YOUR ASSIGNMENT: This task calls for every entry below to be repeated exactly, without the pictures.

MATERIAL TO PROCESS:
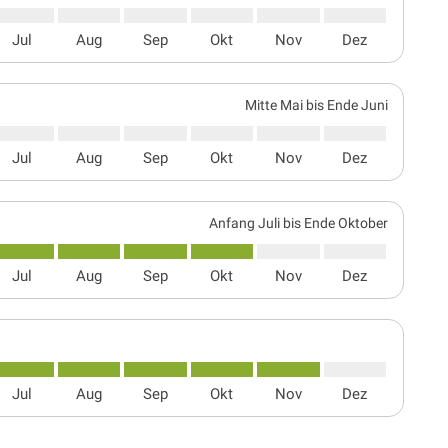
Jul
Aug
Sep
Okt
Nov
Dez
Mitte Mai bis Ende Juni
Jul
Aug
Sep
Okt
Nov
Dez
Anfang Juli bis Ende Oktober
Jul
Aug
Sep
Okt
Nov
Dez
Jul
Aug
Sep
Okt
Nov
Dez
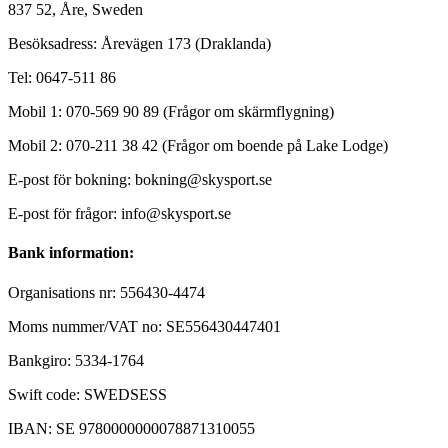
837 52, Åre, Sweden
Besöksadress: Årevägen 173 (Draklanda)
Tel: 0647-511 86
Mobil 1: 070-569 90 89 (Frågor om skärmflygning)
Mobil 2: 070-211 38 42 (Frågor om boende på Lake Lodge)
E-post för bokning: bokning@skysport.se
E-post för frågor: info@skysport.se
Bank information:
Organisations nr: 556430-4474
Moms nummer/VAT no: SE556430447401
Bankgiro: 5334-1764
Swift code: SWEDSESS
IBAN: SE 9780000000078871310055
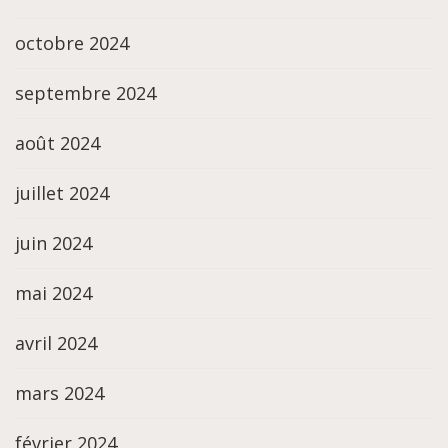
octobre 2024
septembre 2024
août 2024
juillet 2024
juin 2024
mai 2024
avril 2024
mars 2024
février 2024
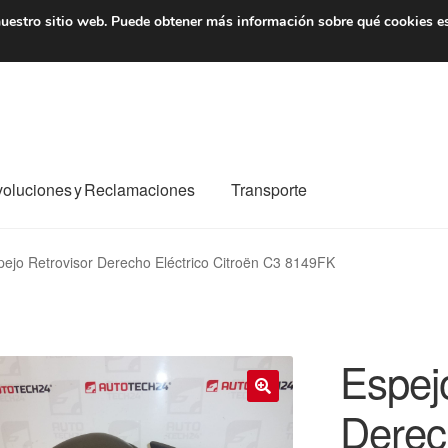
7 EUR
De lunes a viernes 
uestro sitio web.
Puede obtener más información sobre qué cookies e
oluciones y Reclamaciones
Transporte
o al mundo entero
Mi cuenta
Pagos
Política de privacidad
pejo Retrovisor Derecho Eléctrico Citroën C3 8149FK
e nosotros
Términos y Condiciones
Transporte
Espej
Derec
🔍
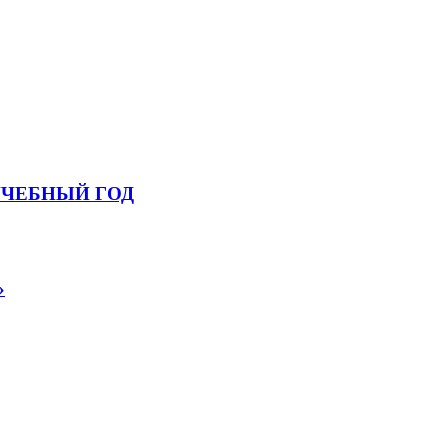
УЧЕБНЫЙ ГОД
»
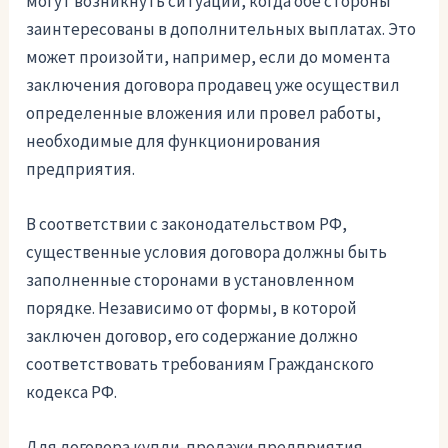
могут возникнуть ситуации, когда обе стороны
заинтересованы в дополнительных выплатах. Это
может произойти, например, если до момента
заключения договора продавец уже осуществил
определенные вложения или провел работы,
необходимые для функционирования
предприятия.
В соответствии с законодательством РФ,
существенные условия договора должны быть
заполненные сторонами в установленном
порядке. Независимо от формы, в которой
заключен договор, его содержание должно
соответствовать требованиям Гражданского
кодекса РФ.
Для договора купли-продажи предприятия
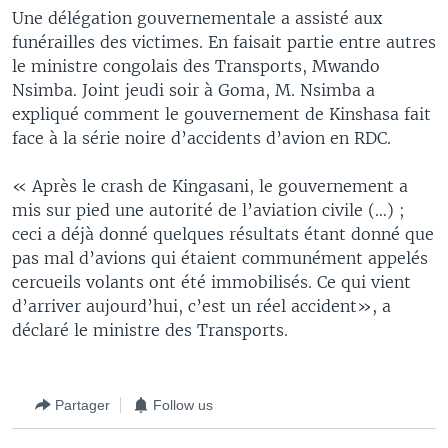
Une délégation gouvernementale a assisté aux
funérailles des victimes. En faisait partie entre autres
le ministre congolais des Transports, Mwando
Nsimba. Joint jeudi soir à Goma, M. Nsimba a
expliqué comment le gouvernement de Kinshasa fait
face à la série noire d’accidents d’avion en RDC.
« Après le crash de Kingasani, le gouvernement a
mis sur pied une autorité de l’aviation civile (…) ;
ceci a déjà donné quelques résultats étant donné que
pas mal d’avions qui étaient communément appelés
cercueils volants ont été immobilisés. Ce qui vient
d’arriver aujourd’hui, c’est un réel accident», a
déclaré le ministre des Transports.
Partager
Follow us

REPLY TO THE EXERCISE:
Jul
Aug
Sep
Okt
Nov
Dez
Mitte Mai bis Ende Juni
Jul
Aug
Sep
Okt
Nov
Dez
Anfang Juli bis Ende Oktober
Jul
Aug
Sep
Okt
Nov
Dez
Jul
Aug
Sep
Okt
Nov
Dez
837 52, Åre, Sweden
Besöksadress: Årevägen 173 (Draklanda)
Tel: 0647-511 86
Mobil 1: 070-569 90 89 (Frågor om skärmflygning)
Mobil 2: 070-211 38 42 (Frågor om boende på Lake Lodge)
E-post för bokning: bokning@skysport.se
E-post för frågor: info@skysport.se
Bank information:
Organisations nr: 556430-4474
Moms nummer/VAT no: SE556430447401
Bankgiro: 5334-1764
Swift code: SWEDSESS
IBAN: SE 9780000000078871310055
octobre 2024
septembre 2024
août 2024
juillet 2024
juin 2024
mai 2024
avril 2024
mars 2024
février 2024
7 EUR
De lunes a viernes 
uestro sitio web.
Puede obtener más información sobre qué cookies e
oluciones y Reclamaciones
Transporte
o al mundo entero
Mi cuenta
Pagos
Política de privacidad
pejo Retrovisor Derecho Eléctrico Citroën C3 8149FK
e nosotros
Términos y Condiciones
Transporte
Espej
Derec
🔍
УЧЕБНЫЙ ГОД
»
могут возникнуть ситуации, когда обе стороны
заинтересованы в дополнительных выплатах. Это
может произойти, например, если до момента
заключения договора продавец уже осуществил
определенные вложения или провел работы,
необходимые для функционирования
предприятия.
В соответствии с законодательством РФ,
существенные условия договора должны быть
заполненные сторонами в установленном
порядке. Независимо от формы, в которой
заключен договор, его содержание должно
соответствовать требованиям Гражданского
кодекса РФ.
Для договора купли-продажи предприятия
Une délégation gouvernementale a assisté aux
funérailles des victimes. En faisait partie entre autres
le ministre congolais des Transports, Mwando
Nsimba. Joint jeudi soir à Goma, M. Nsimba a
expliqué comment le gouvernement de Kinshasa fait
face à la série noire d’accidents d’avion en RDC.
« Après le crash de Kingasani, le gouvernement a
mis sur pied une autorité de l’aviation civile (…) ;
ceci a déjà donné quelques résultats étant donné que
pas mal d’avions qui étaient communément appelés
cercueils volants ont été immobilisés. Ce qui vient
d’arriver aujourd’hui, c’est un réel accident», a
déclaré le ministre des Transports.
Partager
Follow us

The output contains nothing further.